Clinton looking to pull away in Democratic primaries
Between all 11 contests, there are a total of 595 delegates, who will vote on the eventual party nominee, at stake.
Contests stretch from Vermont in the east to Texas and Georgia in the south.
Rubio, along with Texas Senator Ted Cruz, is scrambling to block Trump’s path to the nomination.
There have been earlier votes in four states.
A CNN poll released Tuesday morning shows that both Sen. In the Democratic race, former Secretary of State Hillary Clinton can go a long way toward silencing concerns about her candidacy with big victories of her own over democratic socialist Bernie Sanders.
Trump also scored wins in Alabama, Tennessee, Arkansas, and MA. That’s nearly half the 1,237 needed to win the Republican nomination. Two-thirds of GOP voters in Texas, Virginia and Georgia, 7 in 10 in Tennessee, and almost 8 in 10 in Alabama supported the proposal, according to the early exit polls.
Super Tuesday has been pivotal for the Clintons before.
Clinton aims for a sweep of Southern states in the delegate-heavy series of primaries and caucuses Tuesday.

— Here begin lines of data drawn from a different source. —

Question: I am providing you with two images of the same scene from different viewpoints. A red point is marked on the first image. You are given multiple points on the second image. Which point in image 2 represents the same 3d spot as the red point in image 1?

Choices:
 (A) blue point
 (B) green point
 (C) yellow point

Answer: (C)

On the eve of the polls, Nebraska Senator Ben Sasse became the highest-ranked elected party member to come out and say he would not back him for president. He has won one contest so far, the New Hampshire primary. “We have to fill in what’s been hollowed out”, Clinton said to a crowd at her headquarters in Miami. “So, I want to do everything I can in this campaign to set us on a different course”. Ted Cruz, are engaged in a frantic effort to stop the billionaire real estate magnate, but it was unclear whether they had made their move too late.
Clinton and her allies have already shifted some attention to Donald Trump, casting the Republican front-runner as divisive and unprepared to lead the country.

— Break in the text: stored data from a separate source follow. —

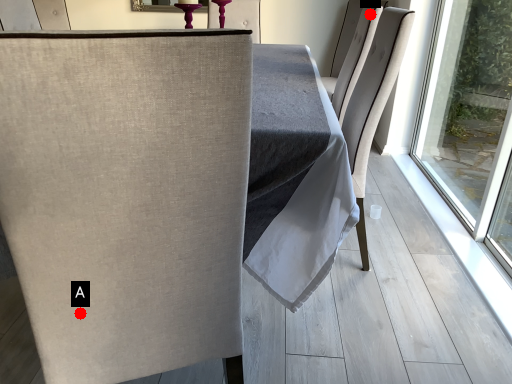 Question: Two points are circled on the image, labeled by A and B beside each circle. Which of the following is the farthest from the observer?

Choices:
 (A) A is further
 (B) B is further

Answer: (B) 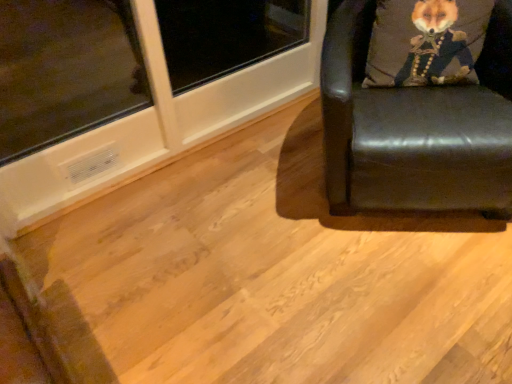 Question: From the image's perspective, is black leather chair at right located beneath velvet fox head at upper right?

Choices:
 (A) yes
 (B) no

Answer: (A)

Question: Is black leather chair at right oriented towards velvet fox head at upper right?

Choices:
 (A) yes
 (B) no

Answer: (B)

Question: Considering the relative sizes of black leather chair at right and velvet fox head at upper right in the image provided, is black leather chair at right bigger than velvet fox head at upper right?

Choices:
 (A) yes
 (B) no

Answer: (A)

Question: Is black leather chair at right taller than velvet fox head at upper right?

Choices:
 (A) no
 (B) yes

Answer: (B)

Question: Considering the relative positions of black leather chair at right and velvet fox head at upper right in the image provided, is black leather chair at right to the left of velvet fox head at upper right from the viewer's perspective?

Choices:
 (A) no
 (B) yes

Answer: (B)

Question: Considering the relative positions of black leather chair at right and velvet fox head at upper right in the image provided, is black leather chair at right to the right of velvet fox head at upper right from the viewer's perspective?

Choices:
 (A) yes
 (B) no

Answer: (B)

Question: Considering the relative sizes of velvet fox head at upper right and black leather chair at right in the image provided, is velvet fox head at upper right smaller than black leather chair at right?

Choices:
 (A) yes
 (B) no

Answer: (A)

Question: From the image's perspective, does velvet fox head at upper right appear higher than black leather chair at right?

Choices:
 (A) yes
 (B) no

Answer: (A)

Question: From a real-world perspective, does velvet fox head at upper right sit lower than black leather chair at right?

Choices:
 (A) no
 (B) yes

Answer: (A)

Question: Is velvet fox head at upper right at the right side of black leather chair at right?

Choices:
 (A) no
 (B) yes

Answer: (B)

Question: Can you confirm if velvet fox head at upper right is wider than black leather chair at right?

Choices:
 (A) yes
 (B) no

Answer: (B)

Question: Can you confirm if velvet fox head at upper right is shorter than black leather chair at right?

Choices:
 (A) no
 (B) yes

Answer: (B)

Question: Based on their sizes in the image, would you say black leather chair at right is bigger or smaller than velvet fox head at upper right?

Choices:
 (A) big
 (B) small

Answer: (A)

Tensions boiled over during a Trump rally on Monday in Virginia, where he was repeatedly disrupted by demonstrators, including 20 or more chanting: “Black lives matter”.
On Tuesday, Mr Trump said he had on several occasions in the past disavowed Mr Duke. He told the network at one point that “there’s nobody who’s done so much for equality as I have”.
The disarray among Republicans comes as Clinton appears to be tightening her grip on the Democratic field.
Mrs Clinton is eyeing black voters in places like Alabama, Georgia and Virginia after taking eight out of 10 black votes in SC. “They seem to have forgotten completely about the issues and are running campaigns on insults”. “If it’s a home run he could get up to 400, but I think 250 is reasonable”, the adviser said.
And on the Democratic side, Sanders was projected to notch a win in his home state of Vermont as well as in Oklahoma.
“What we can’t let happen is the scapegoating, the flaming, the finger-pointing that is going on the Republican side”, she told voters in MA.
“Believe it or not, we’re going to unify this country”, he said.